While NATO eventually dislodged the Yugoslav government and its Serbian paramilitary police forces, Ivanovic blocked out the politics and conflicts. The reason was simple: From the time she was five when she saw a TV commercial advertising a free tennis clinic, she was hooked on the sport.

So on the first day of bombing, she went to a clinic, danger or no.

“The pro said, ‘There’s going to be bombing today so maybe it’s better we should go home early,’ but I wasn’t done, so I said, ‘Let me just finish a basket, please!’”

The Ivanovic family refused to run and hide.
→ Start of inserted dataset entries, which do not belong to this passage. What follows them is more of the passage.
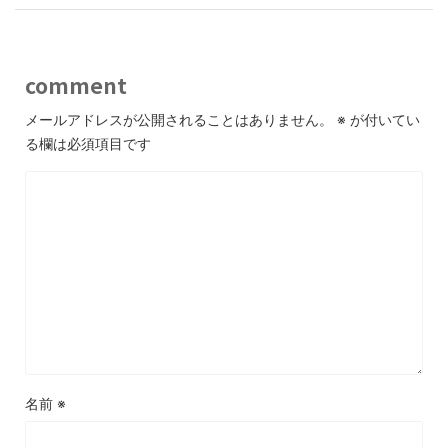
comment
メールアドレスが公開されることはありません。
※
が付いてい
る欄は必須項目です
名前
※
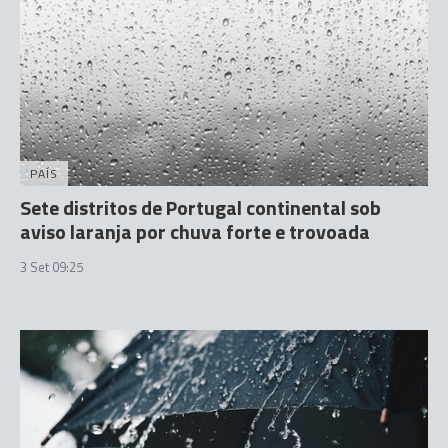
PAÍS
Sete distritos de Portugal continental sob
aviso laranja por chuva forte e trovoada
3 Set 09:25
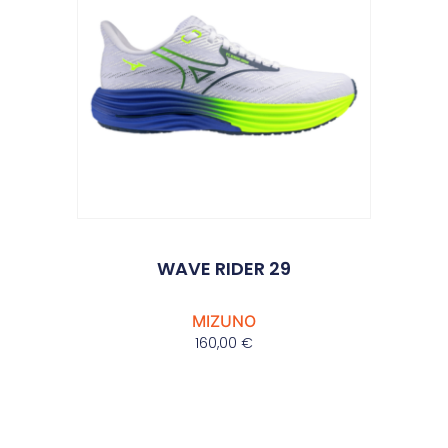
WAVE RIDER 29
MIZUNO
160,00
€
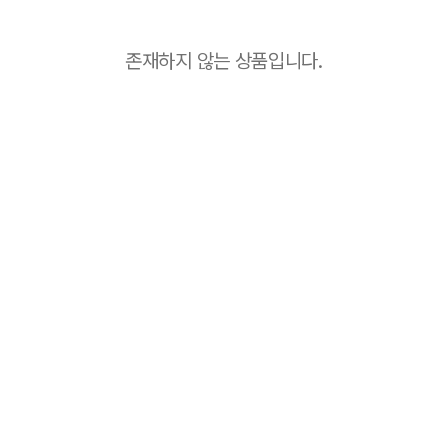
존재하지 않는 상품입니다.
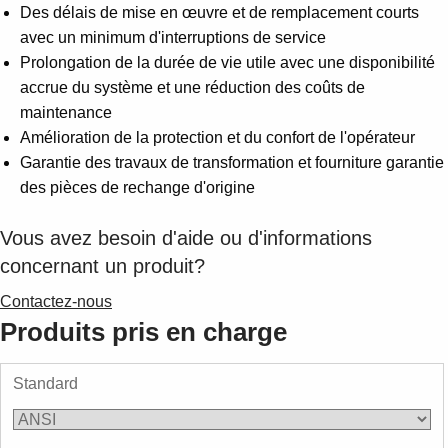
Des délais de mise en œuvre et de remplacement courts
avec un minimum d'interruptions de service
Prolongation de la durée de vie utile avec une disponibilité
accrue du système et une réduction des coûts de
maintenance
Amélioration de la protection et du confort de l'opérateur
Garantie des travaux de transformation et fourniture garantie
des pièces de rechange d'origine
Vous avez besoin d'aide ou d'informations
concernant un produit?
Contactez-nous
Produits pris en charge
Standard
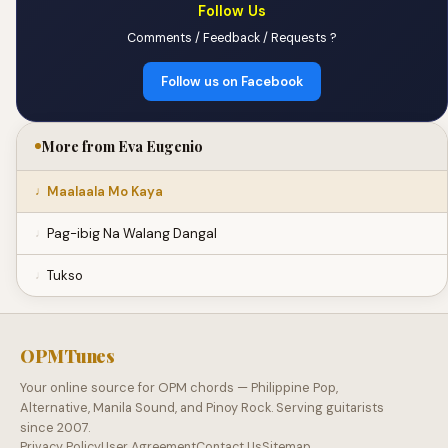
Follow Us
Comments / Feedback / Requests ?
Follow us on Facebook
More from Eva Eugenio
Maalaala Mo Kaya
Pag-ibig Na Walang Dangal
Tukso
OPMTunes
Your online source for OPM chords — Philippine Pop,
Alternative, Manila Sound, and Pinoy Rock. Serving guitarists
since 2007.
Privacy Policy
User Agreement
Contact Us
Sitemap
While some of their neighbors went underground, her father, Miroslav, and Dragana, tried to keep the peace inside the household.

“It was tough because I was only 11, but my parents always tried to have us live normal,” she said. “We never went into the cellar. That was very important because I didn’t want to spend four months in the cellar. We always had a full house of people trying to see the positive side.”

Ivanovic showed little fear when potential chaos was around the corner. One day, she went to visit her grandparents and a bomb hit a nearby building.

“I could feel the building and windows shaking and that was most scared that I was,” she said. “School stopped, people didn’t work and it was tough times, but we knew that it would eventually end.”

The bombing did end, but not before Belgrade was wrecked and thousands of Serbs were forced to flee the city in search of a better life. The Ivanovic family eventually moved to Switzerland, where Ana continued her on-court progress, found a backer and better training.

Her parents didn’t force her to play — she pushed herself, which is why she simply didn’t fade away as a foreign player in a strange locale. Just seven years after they moved, she’s top-20 player with the potential to crack the top five.

“I’ve always loved tennis,” she said. “If I would have to choose between a friend’s birthday party and practice, I always chose practice. I chose tennis for myself, that’s why I don’t hate it. It always came from me.”